Arctic Winter Games athletes took a break from competition to enjoy the blanket toss
FAIRBANKS – Athletes at the Arctic Winter Games in Fairbanks put competition aside Wednesday night to have a little fun.
They celebrated the midway point of the games with the blanket toss.
“Three, two one, pull!” shouted head official Sanford Strange.
“It’s where you have a celebration when there’s a successful hunt. They’ll put ladies on the blanket and toss them up and pass out gifts to the crowd around the blanket,” Strange explained. “It can also be used for a spotting tool to be able to see the whales out in the ocean and spot them as they’re getting ready to go hunting.”

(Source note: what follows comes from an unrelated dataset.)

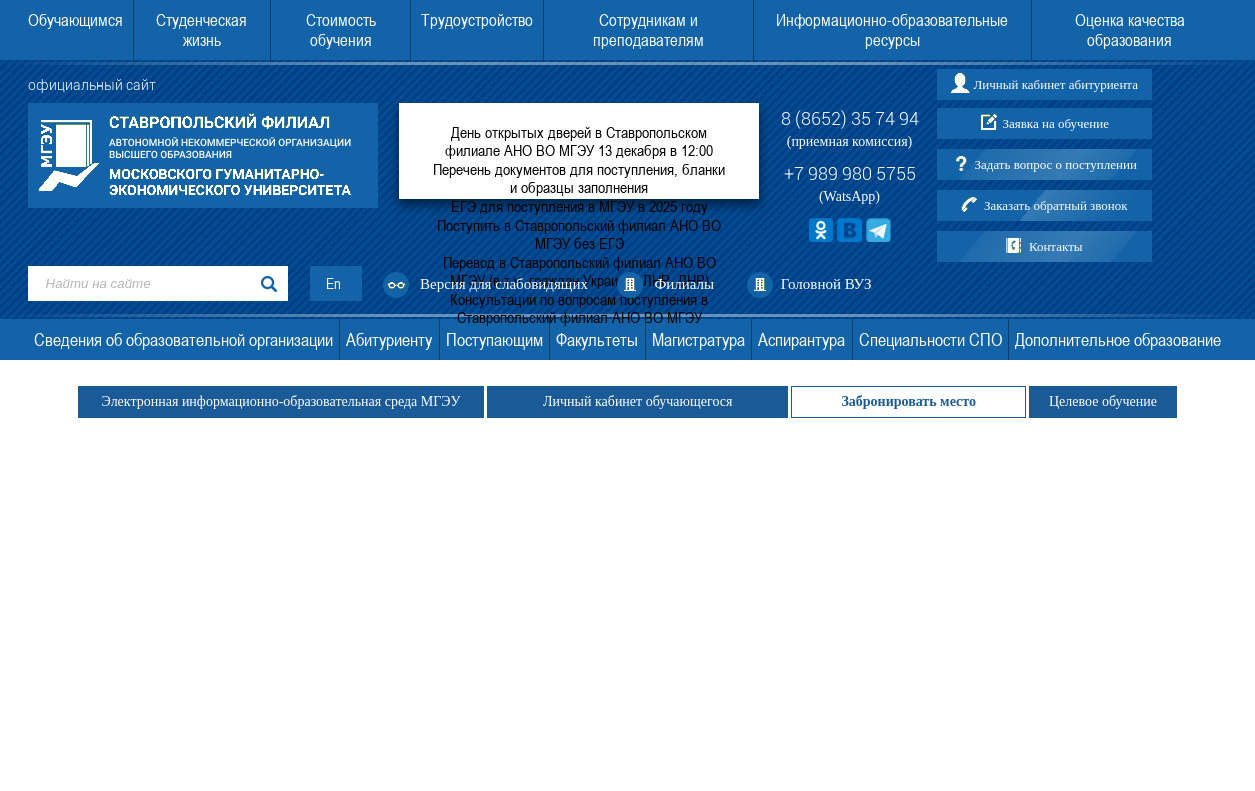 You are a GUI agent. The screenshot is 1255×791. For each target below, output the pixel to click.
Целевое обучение (1103, 401)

The blanket used Wednesday is more than 50 years old and made from walrus hides originally used to cover hunting kayaks.
The weathered brown leather has been patch-worked together after decades of use.
“It’s great to be able to share that rich culture that isn’t directly related to the Fairbanks area,” Strange said. “As you know, Alaska is so rich in so many different cultures, it’s nice to be able to share — as all the contingents do — all the cultures and how rich the history is in all the area.”
Many of the athletes have done it before. Some even compete at the World Eskimo-Indian Olympics.
Even pulling takes a lot of teamwork: Participants work to make sure the person getting tossed doesn’t fly off the blanket.
About 40 people stand around the edge of the blanket holding it by rope handles. They rhythmically pull in and out until it’s time to give one big final pull and send the person airborne.
“It’s always great when you have new people that have never been on it,” Strange said. “As you get ready to go you throw them up in the air and they give a little scream or a little ‘whoa’ and it’s such a neat, new experience when you see those new people on it.”